Dr Nango Dembélé, président directeur général de la CMDT
L’année précédente a été particulièrement difficile pour le
secteur coton, pas seulement au Mali, mais aussi en Afrique de l’Ouest. Pour
cause : l’invasion d’une nouvelle espèce le «jasside» dont les traitements
phytosanitaires n’étaient pas disponibles ni au Mali ni dans les autres pays de
la sous-région. En plus, les pluies ont provoqué des inondations dans plusieurs
zones cotonnières, engendrant des pertes importantes de superficies
cultivables.
Ces informations ont été données, hier dans un hôtel de la
place, par le président directeur général de la Compagnie malienne pour le développement
des textiles (CMDT), Dr Nango Dembélé, au cours de la 97è session du conseil
d’administration de la holding CMDT. Une session consacrée essentiellement à
l’examen et l’approbation du budget de l’exercice 2023.
À l’issue des débats, les administrateurs ont arrêté le
budget en produits à plus de 534 milliards de Fcfa contre 376 milliards en
2022, soit une hausse de 42%. En charges, plus de 549 milliards de Fcfa contre
372 milliards en 2022, soit une hausse de 47%. Et plus de 25 milliards de Fcfa
en investissements contre 14 milliards en 2022.
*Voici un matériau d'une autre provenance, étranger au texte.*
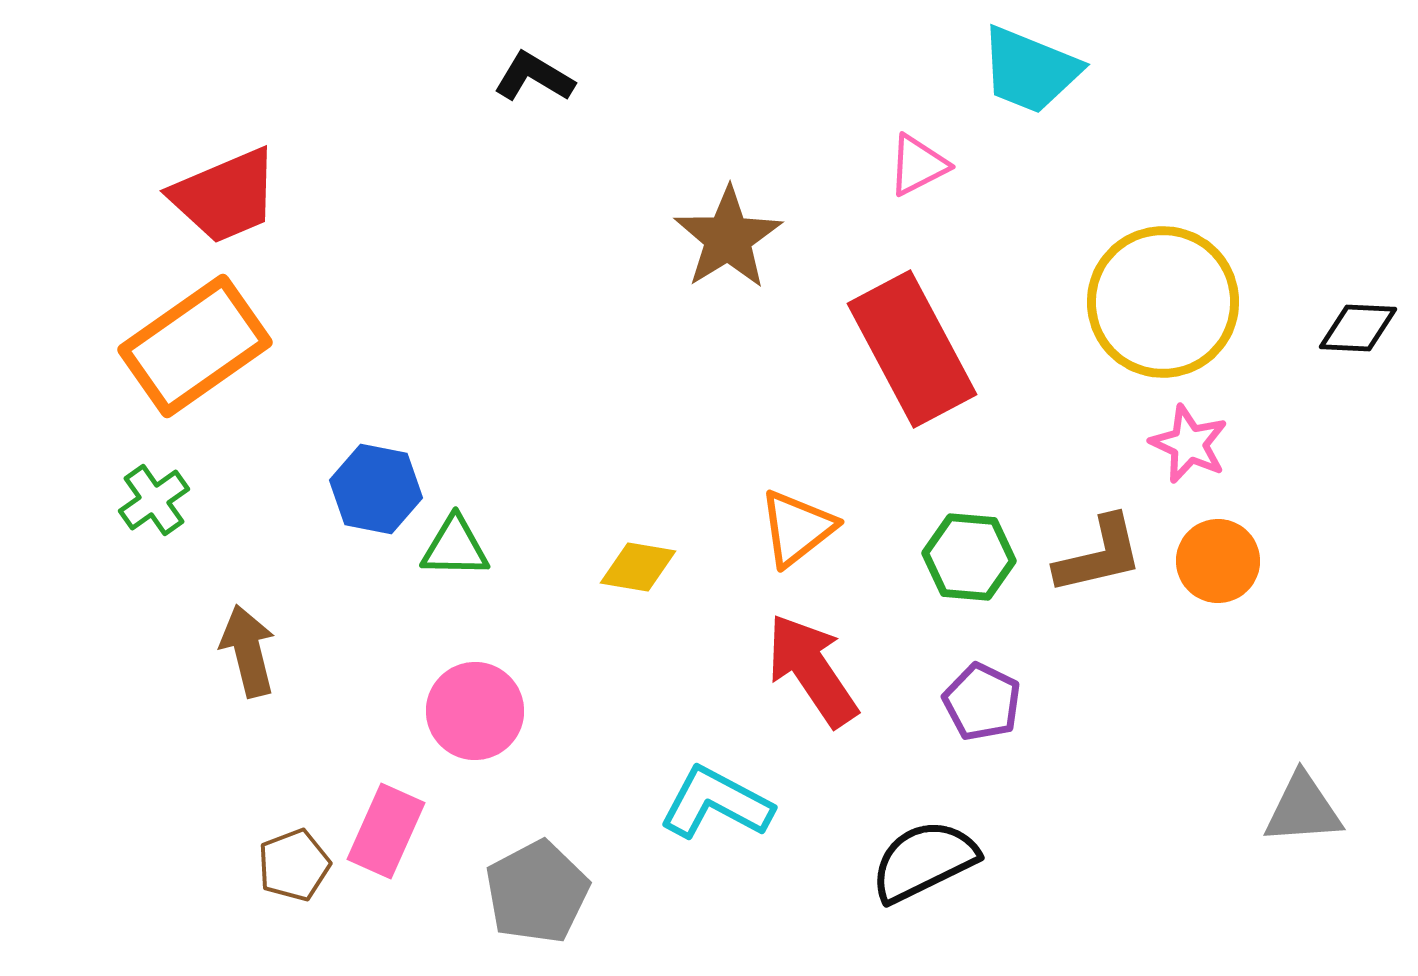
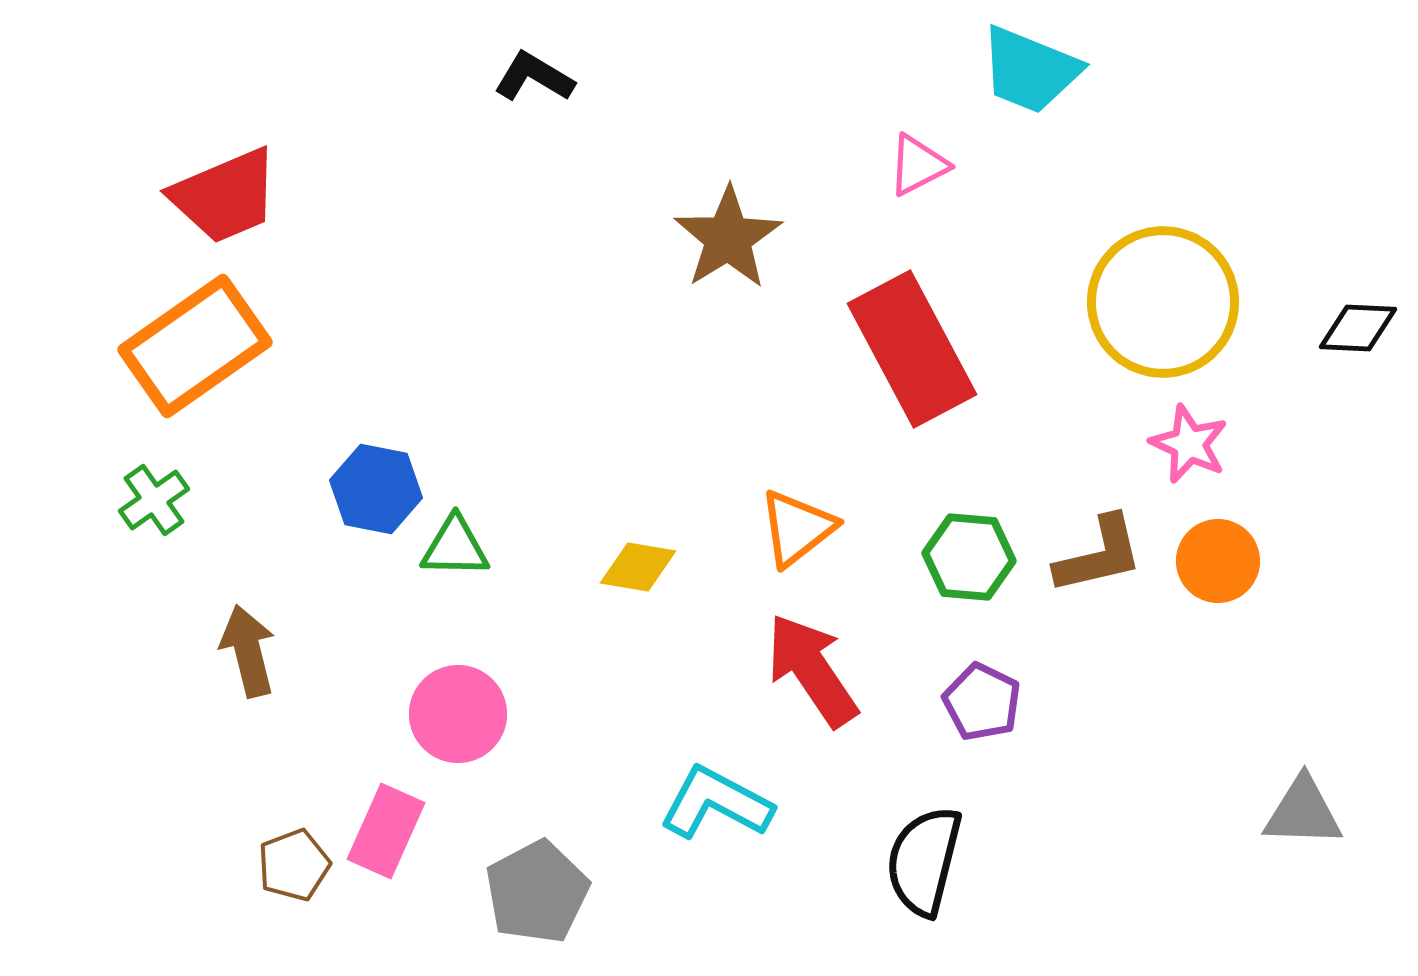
pink circle: moved 17 px left, 3 px down
gray triangle: moved 3 px down; rotated 6 degrees clockwise
black semicircle: rotated 50 degrees counterclockwise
Dans une interview accordée à la presse, Dr Nango Dembélé a
expliqué que ce budget a été élaboré dans un contexte très difficile, marqué
notamment par l’invasion d’une nouvelle espèce «jasside». «Tous les traitements
traditionnels que nous connaissons n’ont pas eu d’effet sur cet insecte au
Mali, en Côte d’Ivoire, au Sénégal, au Burkina, au Togo et au Bénin », a-t-il
fait remarquer. Conséquence : la baisse de la production dans tous ces
pays, où les producteurs ont dû abandonner les superficies très infectées.
En plus des ravages de cet insecte, les producteurs maliens
ont été confrontés aux inondations. Selon le président directeur général de la
CMDT, «on a perdu plus de 35.000 hectares. Qui dit forte pluie dit également l’enveniment
des parcelles et l’incapacité des producteurs de pouvoir faire face à cette
situation».
En somme, les inondations et les «jassides» ont fait perdre
au Mali plus de 150.000 hectares. «C’est ce qui explique pourquoi nous avons
fait un budget qui prévoit en dépenses 549 milliards contre 534 milliards en
recettes. Ce qui laisse un déficit prévisionnel de 15 milliards», a-t-il énoncé.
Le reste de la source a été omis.